E-Mail Speeds Sales of Upscale Condos
A few months ago, executives at Realty Trust Group, the agency for The John Ross, a 31-story luxury tower in the South Waterfront district of Portland, began looking for ways to boost interest in the still-unbuilt tower without "opening the doors and having complete chaos," said Patrick Clark, principal of project marketing and sales at Realty Trust.
They knew there would be interest in the fast-growing urban "River Blocks" area near downtown and in the planned tower, which was designed for executives and empty nesters older than 35. Though prices on some of the apartments ranged from $800,000 to $4 million, others were much more reasonably priced at $200,000 to $345,000.
Realty Trust began collecting names of Portland-area residents who might be interested in the waterfront area when it started selling units in another tower, The Meriwether, late last year. The company built a list of 1,800 qualified leads: people who did not buy at The Meriwether because of its units' high price range but who were interested in the area.
When the agency was ready to sell in South Waterfront this summer, it contacted those 1,800 people via a campaign developed by e-mail marketing firm eROI, Portland, asking whether they wanted information on The John Ross.
Using an artist's rendering of the tower and other graphics, the e-mails had an "exclusive" feel and introduced them to "The John Ross lifestyle," said eROI president Ryan Buchanan.
"The primary objective was to utilize the right mix of imagery and messaging to slowly reveal The John Ross as an exclusive offer to its recipients and urge them to get in early by indicating there was a limited amount of time to secure their place," Buchanan said.
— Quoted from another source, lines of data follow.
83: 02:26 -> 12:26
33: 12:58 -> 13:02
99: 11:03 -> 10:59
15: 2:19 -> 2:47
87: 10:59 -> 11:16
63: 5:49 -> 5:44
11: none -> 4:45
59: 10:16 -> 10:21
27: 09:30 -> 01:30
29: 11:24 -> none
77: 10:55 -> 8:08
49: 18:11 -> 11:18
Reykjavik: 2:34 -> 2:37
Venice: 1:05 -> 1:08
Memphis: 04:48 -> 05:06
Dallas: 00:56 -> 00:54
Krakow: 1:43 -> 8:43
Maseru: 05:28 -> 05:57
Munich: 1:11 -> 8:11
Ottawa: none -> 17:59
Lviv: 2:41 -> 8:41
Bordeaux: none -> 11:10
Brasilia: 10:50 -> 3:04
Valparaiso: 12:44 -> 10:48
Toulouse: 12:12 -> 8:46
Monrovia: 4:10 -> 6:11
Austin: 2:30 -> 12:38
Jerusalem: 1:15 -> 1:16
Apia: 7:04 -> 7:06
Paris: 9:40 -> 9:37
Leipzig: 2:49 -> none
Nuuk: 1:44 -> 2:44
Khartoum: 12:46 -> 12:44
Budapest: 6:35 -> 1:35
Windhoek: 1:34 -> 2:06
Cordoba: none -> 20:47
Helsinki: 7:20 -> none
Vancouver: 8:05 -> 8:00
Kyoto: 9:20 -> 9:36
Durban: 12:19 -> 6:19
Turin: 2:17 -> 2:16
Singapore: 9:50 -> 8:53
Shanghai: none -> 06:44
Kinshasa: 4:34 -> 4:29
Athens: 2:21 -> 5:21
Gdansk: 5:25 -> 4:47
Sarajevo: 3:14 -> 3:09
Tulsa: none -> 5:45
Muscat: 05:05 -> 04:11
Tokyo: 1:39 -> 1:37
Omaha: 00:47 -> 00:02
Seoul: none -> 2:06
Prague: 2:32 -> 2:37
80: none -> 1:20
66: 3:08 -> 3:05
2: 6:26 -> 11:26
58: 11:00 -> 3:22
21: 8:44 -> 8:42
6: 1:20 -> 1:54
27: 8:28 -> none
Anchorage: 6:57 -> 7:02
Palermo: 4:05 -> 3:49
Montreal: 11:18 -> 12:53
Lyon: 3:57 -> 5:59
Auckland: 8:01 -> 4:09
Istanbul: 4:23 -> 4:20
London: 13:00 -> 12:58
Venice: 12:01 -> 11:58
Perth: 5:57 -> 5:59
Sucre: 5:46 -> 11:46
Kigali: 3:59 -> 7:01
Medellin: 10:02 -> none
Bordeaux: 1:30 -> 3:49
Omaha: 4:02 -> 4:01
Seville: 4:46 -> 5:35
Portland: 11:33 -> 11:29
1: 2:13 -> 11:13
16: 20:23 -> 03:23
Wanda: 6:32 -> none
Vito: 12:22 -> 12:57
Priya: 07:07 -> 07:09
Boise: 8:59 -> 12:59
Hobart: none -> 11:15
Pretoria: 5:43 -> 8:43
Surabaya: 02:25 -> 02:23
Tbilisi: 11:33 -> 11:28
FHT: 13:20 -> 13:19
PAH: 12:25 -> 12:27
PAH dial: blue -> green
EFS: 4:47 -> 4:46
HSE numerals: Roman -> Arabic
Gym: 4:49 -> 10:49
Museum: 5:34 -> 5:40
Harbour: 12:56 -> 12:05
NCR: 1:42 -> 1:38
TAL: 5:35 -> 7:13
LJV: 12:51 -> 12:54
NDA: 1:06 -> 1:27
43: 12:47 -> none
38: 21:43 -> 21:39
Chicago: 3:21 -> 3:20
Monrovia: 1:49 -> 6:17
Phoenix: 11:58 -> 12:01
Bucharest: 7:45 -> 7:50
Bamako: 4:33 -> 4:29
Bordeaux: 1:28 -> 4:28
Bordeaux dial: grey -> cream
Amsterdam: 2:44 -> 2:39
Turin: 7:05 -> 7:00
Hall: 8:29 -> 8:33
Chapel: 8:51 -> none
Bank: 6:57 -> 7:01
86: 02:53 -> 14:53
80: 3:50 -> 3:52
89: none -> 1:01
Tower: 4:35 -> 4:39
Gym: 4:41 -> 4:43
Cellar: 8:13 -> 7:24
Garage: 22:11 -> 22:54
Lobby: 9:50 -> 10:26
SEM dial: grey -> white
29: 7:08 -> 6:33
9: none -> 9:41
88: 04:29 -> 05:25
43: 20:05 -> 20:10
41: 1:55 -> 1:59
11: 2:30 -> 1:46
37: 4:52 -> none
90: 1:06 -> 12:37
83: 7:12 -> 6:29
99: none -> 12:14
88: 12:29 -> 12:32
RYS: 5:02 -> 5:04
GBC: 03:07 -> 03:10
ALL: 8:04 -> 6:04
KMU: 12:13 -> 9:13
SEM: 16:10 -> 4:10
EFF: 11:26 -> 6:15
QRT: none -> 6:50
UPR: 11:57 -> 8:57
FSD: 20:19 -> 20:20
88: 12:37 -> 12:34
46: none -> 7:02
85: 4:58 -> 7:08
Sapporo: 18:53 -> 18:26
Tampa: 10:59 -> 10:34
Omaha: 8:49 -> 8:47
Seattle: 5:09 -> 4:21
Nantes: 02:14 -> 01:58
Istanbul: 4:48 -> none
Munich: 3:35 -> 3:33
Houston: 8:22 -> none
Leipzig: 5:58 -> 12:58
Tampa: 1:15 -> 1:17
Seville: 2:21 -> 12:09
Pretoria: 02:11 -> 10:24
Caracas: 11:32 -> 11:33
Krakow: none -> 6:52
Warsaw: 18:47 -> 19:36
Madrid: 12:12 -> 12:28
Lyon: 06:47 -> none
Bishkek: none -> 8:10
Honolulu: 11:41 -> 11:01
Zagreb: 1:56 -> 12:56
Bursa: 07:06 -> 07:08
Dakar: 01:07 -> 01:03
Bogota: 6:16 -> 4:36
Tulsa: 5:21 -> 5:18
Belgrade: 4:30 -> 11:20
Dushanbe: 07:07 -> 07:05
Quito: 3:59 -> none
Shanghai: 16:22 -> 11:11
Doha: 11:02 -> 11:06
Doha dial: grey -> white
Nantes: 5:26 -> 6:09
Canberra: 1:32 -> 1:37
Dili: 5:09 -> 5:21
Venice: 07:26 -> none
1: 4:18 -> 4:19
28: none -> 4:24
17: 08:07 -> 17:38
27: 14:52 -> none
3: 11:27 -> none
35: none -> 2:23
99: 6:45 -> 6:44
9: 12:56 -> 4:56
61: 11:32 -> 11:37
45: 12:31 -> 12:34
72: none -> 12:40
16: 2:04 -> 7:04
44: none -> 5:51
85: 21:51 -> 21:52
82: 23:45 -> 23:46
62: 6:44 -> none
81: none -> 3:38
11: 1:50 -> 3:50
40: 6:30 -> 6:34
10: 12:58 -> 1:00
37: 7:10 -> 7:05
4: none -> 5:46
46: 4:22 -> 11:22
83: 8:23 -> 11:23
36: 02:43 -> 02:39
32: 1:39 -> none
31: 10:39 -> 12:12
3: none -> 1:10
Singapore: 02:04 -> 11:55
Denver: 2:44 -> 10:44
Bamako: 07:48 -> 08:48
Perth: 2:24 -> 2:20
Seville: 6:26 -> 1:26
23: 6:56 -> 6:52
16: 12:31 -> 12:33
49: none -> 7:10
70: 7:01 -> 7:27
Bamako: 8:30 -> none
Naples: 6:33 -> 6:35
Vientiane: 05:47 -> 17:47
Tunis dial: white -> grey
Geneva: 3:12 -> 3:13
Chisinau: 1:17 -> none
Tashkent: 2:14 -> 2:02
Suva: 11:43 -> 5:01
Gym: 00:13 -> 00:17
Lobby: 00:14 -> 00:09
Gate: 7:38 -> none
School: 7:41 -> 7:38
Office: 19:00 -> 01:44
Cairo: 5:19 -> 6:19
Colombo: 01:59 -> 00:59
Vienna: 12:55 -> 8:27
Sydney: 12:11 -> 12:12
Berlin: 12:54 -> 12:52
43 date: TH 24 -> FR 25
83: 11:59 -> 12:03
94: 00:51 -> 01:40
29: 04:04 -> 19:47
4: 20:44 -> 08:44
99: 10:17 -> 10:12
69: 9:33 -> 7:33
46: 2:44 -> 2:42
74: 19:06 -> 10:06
Subsequent e-mails included a private announcement of the tower's Web site launch as well as an invitation to set an appointment. Half of the 1,800 leads asked for more information, and 450 of those wanted to schedule an appointment. Within five days after The John Ross sale started in July, Realty Trust sold more than 80 percent of the 286 units, worth $100 million.
"The surprising thing for us was that we sold a large number of units at higher price points in the first week," Clark said. "After the fifth day, we had to cancel appointments. Our remaining inventory price points were $800,000 and above."
The campaign helped Realty Trust conduct a more organized sale by engaging potential buyers and creating interest in the property, Clark said.
The proportion of people who read the e-mails ranged from 50 percent to 84 percent, versus average e-mail read rates of about 25 percent, Buchanan said. Click-through rates ranged from 20 to 50 percent, compared with the industry average of 5 percent.